Page images and extracted text:
-- Opening Marker --
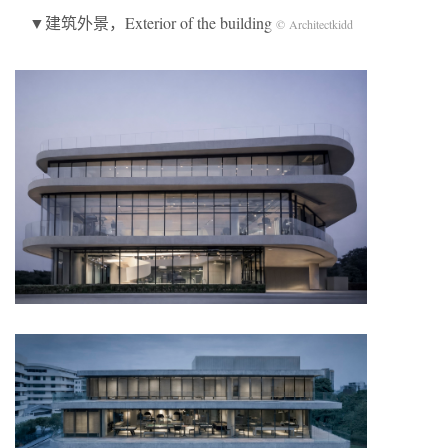
▼建筑外景，Exterior of the building
© Architectkidd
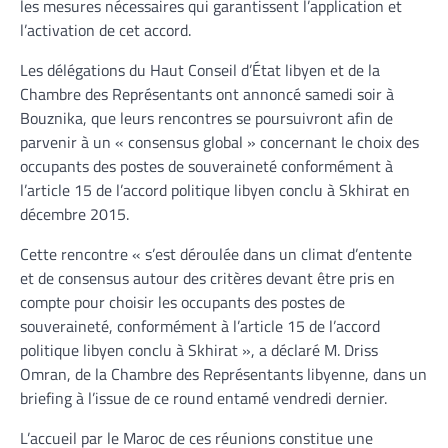
les mesures nécessaires qui garantissent l’application et
l’activation de cet accord.
Les délégations du Haut Conseil d’État libyen et de la
Chambre des Représentants ont annoncé samedi soir à
Bouznika, que leurs rencontres se poursuivront afin de
parvenir à un « consensus global » concernant le choix des
occupants des postes de souveraineté conformément à
l’article 15 de l’accord politique libyen conclu à Skhirat en
décembre 2015.
Cette rencontre « s’est déroulée dans un climat d’entente
et de consensus autour des critères devant être pris en
compte pour choisir les occupants des postes de
souveraineté, conformément à l’article 15 de l’accord
politique libyen conclu à Skhirat », a déclaré M. Driss
Omran, de la Chambre des Représentants libyenne, dans un
briefing à l’issue de ce round entamé vendredi dernier.
L’accueil par le Maroc de ces réunions constitue une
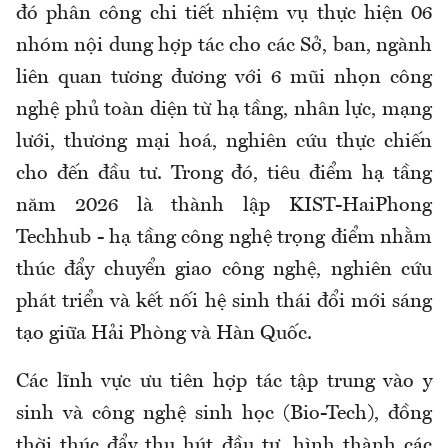
đó phân công chi tiết nhiệm vụ thực hiện 06
nhóm nội dung hợp tác cho các Sở, ban, ngành
liên quan tương đương với 6 mũi nhọn công
nghệ phủ toàn diện từ hạ tầng, nhân lực, mạng
lưới, thương mại hoá, nghiên cứu thực chiến
cho đến đầu tư. Trong đó, tiêu điểm hạ tầng
năm 2026 là thành lập KIST-HaiPhong
Techhub - hạ tầng công nghệ trọng điểm nhằm
thúc đẩy chuyển giao công nghệ, nghiên cứu
phát triển và kết nối hệ sinh thái đổi mới sáng
tạo giữa Hải Phòng và Hàn Quốc.
Các lĩnh vực ưu tiên hợp tác tập trung vào y
sinh và công nghệ sinh học (Bio-Tech), đồng
thời thúc đẩy thu hút đầu tư, hình thành các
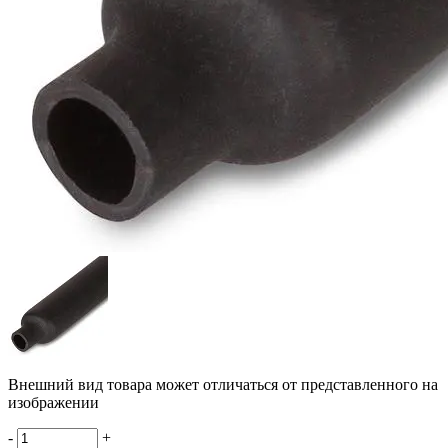
Внешний вид товара может отличаться от представленного на
изображении
-
+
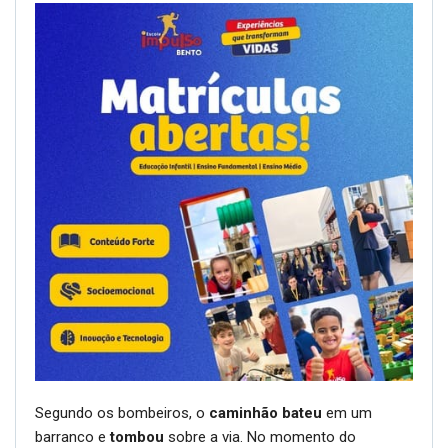
Segundo os bombeiros, o
caminhão bateu
em um
barranco e
tombou
sobre a via. No momento do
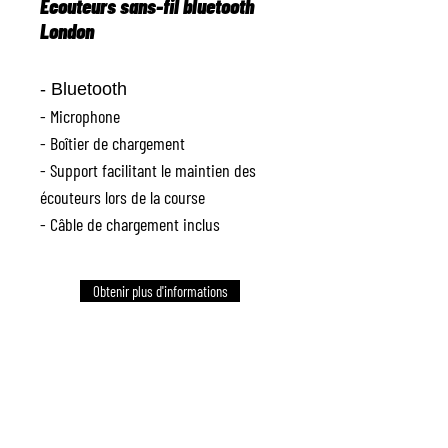
Écouteurs sans-fil bluetooth
London
- Bluetooth
- Microphone
- Boîtier de chargement
- Support facilitant le maintien des
écouteurs lors de la course
- Câble de chargement inclus
Obtenir plus d'informations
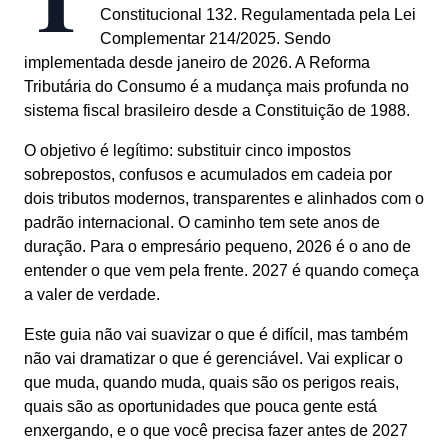
Constitucional 132. Regulamentada pela Lei
Complementar 214/2025. Sendo
implementada desde janeiro de 2026. A Reforma
Tributária do Consumo é a mudança mais profunda no
sistema fiscal brasileiro desde a Constituição de 1988.
O objetivo é legítimo: substituir cinco impostos
sobrepostos, confusos e acumulados em cadeia por
dois tributos modernos, transparentes e alinhados com o
padrão internacional. O caminho tem sete anos de
duração. Para o empresário pequeno, 2026 é o ano de
entender o que vem pela frente. 2027 é quando começa
a valer de verdade.
Este guia não vai suavizar o que é difícil, mas também
não vai dramatizar o que é gerenciável. Vai explicar o
que muda, quando muda, quais são os perigos reais,
quais são as oportunidades que pouca gente está
enxergando, e o que você precisa fazer antes de 2027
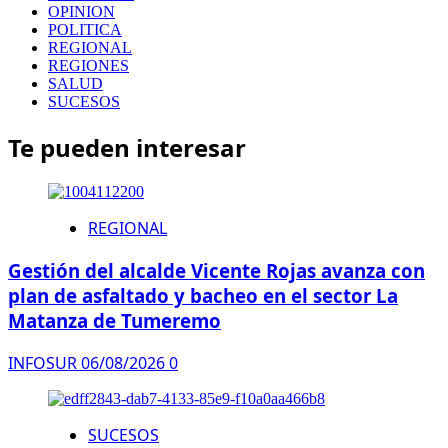
OPINION
POLITICA
REGIONAL
REGIONES
SALUD
SUCESOS
Te pueden interesar
REGIONAL
Gestión del alcalde Vicente Rojas avanza con
plan de asfaltado y bacheo en el sector La
Matanza de Tumeremo
INFOSUR
06/08/2026
0
SUCESOS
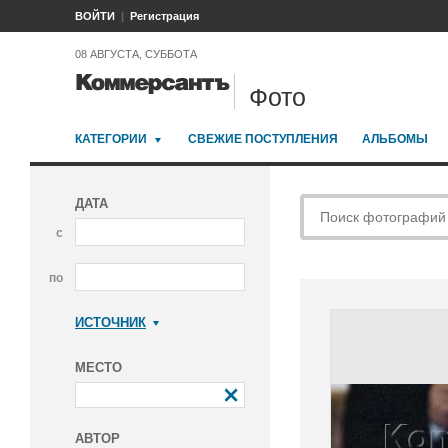
ВОЙТИ
Регистрация
08 АВГУСТА, СУББОТА
Фото
КАТЕГОРИИ
СВЕЖИЕ ПОСТУПЛЕНИЯ
АЛЬБОМЫ
ДАТА
с
по
ИСТОЧНИК
Коммерсантъ
МЕСТО
АВТОР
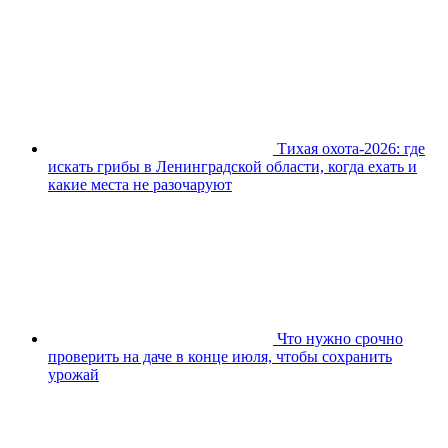
Тихая охота-2026: где
искать грибы в Ленинградской области, когда ехать и
какие места не разочаруют
Что нужно срочно
проверить на даче в конце июля, чтобы сохранить
урожай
-- Closing Marker --
THE PROBLEM: Look back at the data above, then output exactly the lines from the line holding "cho đến đầu tư. Trong đó, tiêu điểm hạ tầng" up to and including the line holding "Тихая охота-2026: где". Leave out the pictures.

YOUR SOLUTION:
cho đến đầu tư. Trong đó, tiêu điểm hạ tầng
năm 2026 là thành lập KIST-HaiPhong
Techhub - hạ tầng công nghệ trọng điểm nhằm
thúc đẩy chuyển giao công nghệ, nghiên cứu
phát triển và kết nối hệ sinh thái đổi mới sáng
tạo giữa Hải Phòng và Hàn Quốc.
Các lĩnh vực ưu tiên hợp tác tập trung vào y
sinh và công nghệ sinh học (Bio-Tech), đồng
thời thúc đẩy thu hút đầu tư, hình thành các
Внешний вид товара может отличаться от представленного на
изображении
-
+
Segundo os bombeiros, o
caminhão bateu
em um
barranco e
tombou
sobre a via. No momento do
Écouteurs sans-fil bluetooth
London
- Bluetooth
- Microphone
- Boîtier de chargement
- Support facilitant le maintien des
écouteurs lors de la course
- Câble de chargement inclus
Obtenir plus d'informations
Constitucional 132. Regulamentada pela Lei
Complementar 214/2025. Sendo
implementada desde janeiro de 2026. A Reforma
Tributária do Consumo é a mudança mais profunda no
sistema fiscal brasileiro desde a Constituição de 1988.
O objetivo é legítimo: substituir cinco impostos
sobrepostos, confusos e acumulados em cadeia por
dois tributos modernos, transparentes e alinhados com o
padrão internacional. O caminho tem sete anos de
duração. Para o empresário pequeno, 2026 é o ano de
entender o que vem pela frente. 2027 é quando começa
a valer de verdade.
Este guia não vai suavizar o que é difícil, mas também
não vai dramatizar o que é gerenciável. Vai explicar o
que muda, quando muda, quais são os perigos reais,
quais são as oportunidades que pouca gente está
enxergando, e o que você precisa fazer antes de 2027
OPINION
POLITICA
REGIONAL
REGIONES
SALUD
SUCESOS
Te pueden interesar
REGIONAL
Gestión del alcalde Vicente Rojas avanza con
plan de asfaltado y bacheo en el sector La
Matanza de Tumeremo
INFOSUR
06/08/2026
0
SUCESOS
ВОЙТИ
Регистрация
08 АВГУСТА, СУББОТА
Фото
КАТЕГОРИИ
СВЕЖИЕ ПОСТУПЛЕНИЯ
АЛЬБОМЫ
ДАТА
с
по
ИСТОЧНИК
Коммерсантъ
МЕСТО
АВТОР
Тихая охота-2026: где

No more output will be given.